▶ [Work to be completed]: Beginning at the line that contains "This site and", reproduce the entries below exactly, ending with the line that contains "gorilla even when it beats its chest and". Omit each picture.

^^^^^^^^

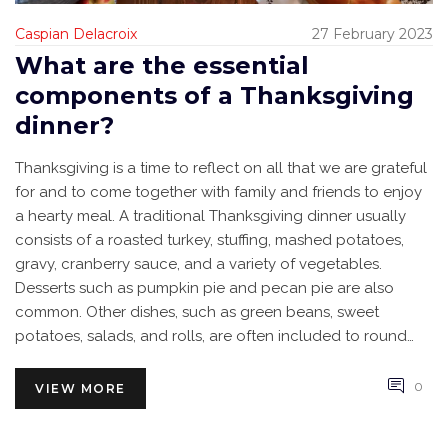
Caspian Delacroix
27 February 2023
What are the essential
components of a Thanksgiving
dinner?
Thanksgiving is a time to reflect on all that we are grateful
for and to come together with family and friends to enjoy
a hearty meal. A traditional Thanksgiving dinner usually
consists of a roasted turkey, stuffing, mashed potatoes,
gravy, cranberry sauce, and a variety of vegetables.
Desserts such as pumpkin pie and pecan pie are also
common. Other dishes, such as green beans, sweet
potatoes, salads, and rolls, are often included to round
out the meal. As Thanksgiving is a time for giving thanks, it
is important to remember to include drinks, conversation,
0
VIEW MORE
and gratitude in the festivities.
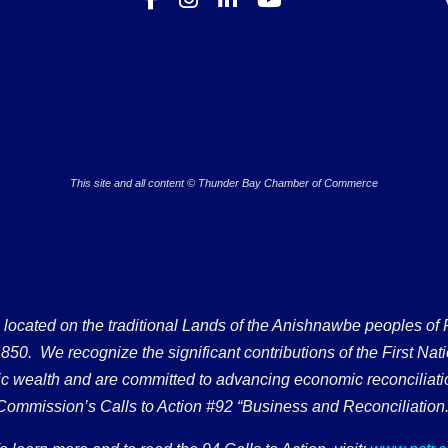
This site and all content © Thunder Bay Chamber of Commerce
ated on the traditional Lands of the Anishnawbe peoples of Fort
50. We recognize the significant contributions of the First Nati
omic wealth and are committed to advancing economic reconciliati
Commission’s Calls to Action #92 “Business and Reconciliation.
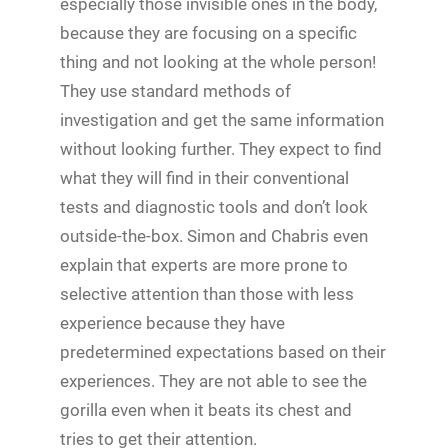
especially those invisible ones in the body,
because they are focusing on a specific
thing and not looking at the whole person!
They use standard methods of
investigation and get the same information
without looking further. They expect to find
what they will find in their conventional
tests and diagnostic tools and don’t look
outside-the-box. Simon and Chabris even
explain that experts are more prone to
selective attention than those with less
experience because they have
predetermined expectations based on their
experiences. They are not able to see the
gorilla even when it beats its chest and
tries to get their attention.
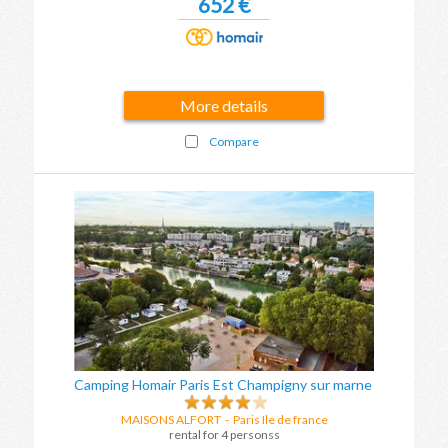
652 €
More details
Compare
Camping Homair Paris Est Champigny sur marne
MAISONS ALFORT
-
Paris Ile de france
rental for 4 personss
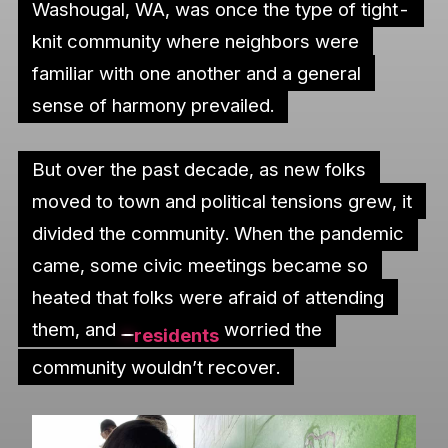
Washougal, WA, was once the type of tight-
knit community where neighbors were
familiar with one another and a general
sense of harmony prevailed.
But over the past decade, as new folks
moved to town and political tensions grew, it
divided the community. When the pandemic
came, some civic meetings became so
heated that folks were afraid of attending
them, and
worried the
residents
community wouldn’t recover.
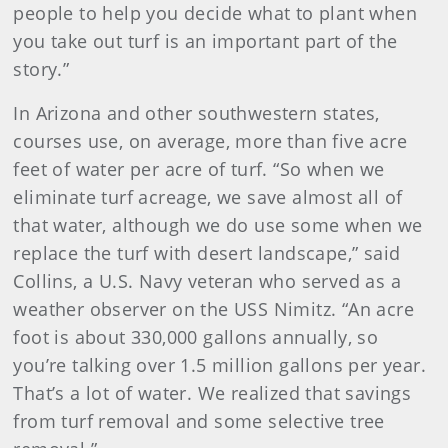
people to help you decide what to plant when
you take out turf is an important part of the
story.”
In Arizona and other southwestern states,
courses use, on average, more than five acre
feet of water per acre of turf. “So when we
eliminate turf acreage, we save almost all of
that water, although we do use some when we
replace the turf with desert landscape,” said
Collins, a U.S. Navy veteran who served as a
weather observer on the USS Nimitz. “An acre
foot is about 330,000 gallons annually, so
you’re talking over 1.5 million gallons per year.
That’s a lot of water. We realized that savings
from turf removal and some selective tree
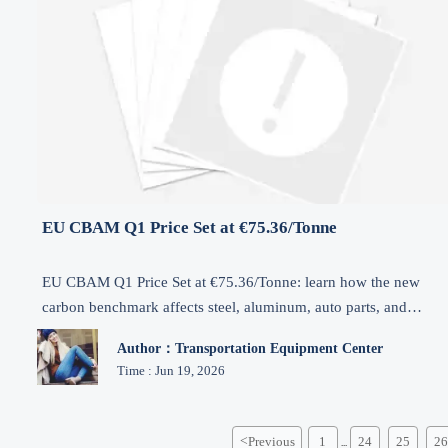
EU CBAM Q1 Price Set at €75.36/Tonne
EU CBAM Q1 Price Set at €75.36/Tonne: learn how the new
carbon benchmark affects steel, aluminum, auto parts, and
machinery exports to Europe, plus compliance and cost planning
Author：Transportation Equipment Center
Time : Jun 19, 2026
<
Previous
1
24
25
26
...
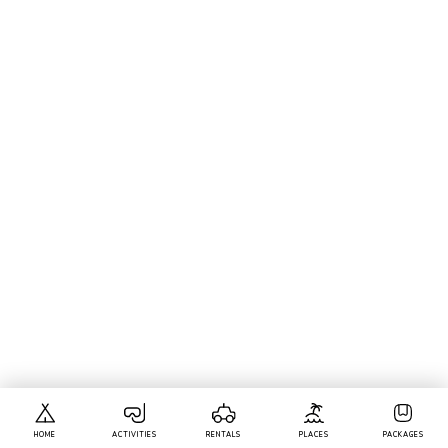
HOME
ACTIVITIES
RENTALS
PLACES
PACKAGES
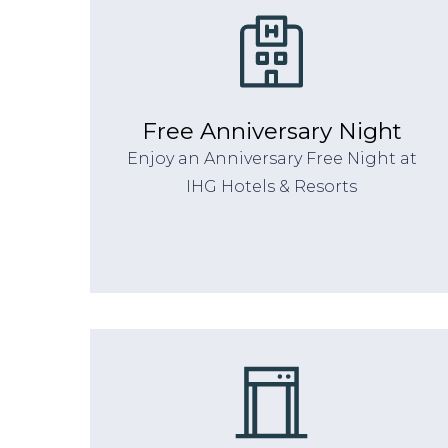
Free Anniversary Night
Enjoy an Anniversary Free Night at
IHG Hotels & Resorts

^^^^^^^^

▶ [Written answer]:
This site and all content © Thunder Bay Chamber of Commerce
ated on the traditional Lands of the Anishnawbe peoples of Fort
50. We recognize the significant contributions of the First Nati
omic wealth and are committed to advancing economic reconciliati
Commission’s Calls to Action #92 “Business and Reconciliation.
especially those invisible ones in the body,
because they are focusing on a specific
thing and not looking at the whole person!
They use standard methods of
investigation and get the same information
without looking further. They expect to find
what they will find in their conventional
tests and diagnostic tools and don’t look
outside-the-box. Simon and Chabris even
explain that experts are more prone to
selective attention than those with less
experience because they have
predetermined expectations based on their
experiences. They are not able to see the
gorilla even when it beats its chest and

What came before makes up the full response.